• **REQUIRED WORK**:
Since the copy must hold text only, transcribe the data below exactly and omit the images.

• **Transcribed page contents**:
______________________________

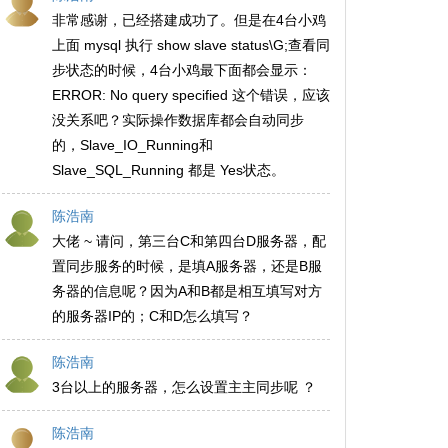
非常感谢，已经搭建成功了。但是在4台小鸡
上面 mysql 执行 show slave status\G;查看同
步状态的时候，4台小鸡最下面都会显示：
ERROR: No query specified 这个错误，应该
没关系吧？实际操作数据库都会自动同步
的，Slave_IO_Running和
Slave_SQL_Running 都是 Yes状态。
陈浩南
大佬 ~ 请问，第三台C和第四台D服务器，配
置同步服务的时候，是填A服务器，还是B服
务器的信息呢？因为A和B都是相互填写对方
的服务器IP的；C和D怎么填写？
陈浩南
3台以上的服务器，怎么设置主主同步呢 ？
陈浩南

______________________________

• **SOLVED EXERCISE**:
非常感谢，已经搭建成功了。但是在4台小鸡
上面 mysql 执行 show slave status\G;查看同
步状态的时候，4台小鸡最下面都会显示：
ERROR: No query specified 这个错误，应该
没关系吧？实际操作数据库都会自动同步
的，Slave_IO_Running和
Slave_SQL_Running 都是 Yes状态。
陈浩南
大佬 ~ 请问，第三台C和第四台D服务器，配
置同步服务的时候，是填A服务器，还是B服
务器的信息呢？因为A和B都是相互填写对方
的服务器IP的；C和D怎么填写？
陈浩南
3台以上的服务器，怎么设置主主同步呢 ？
陈浩南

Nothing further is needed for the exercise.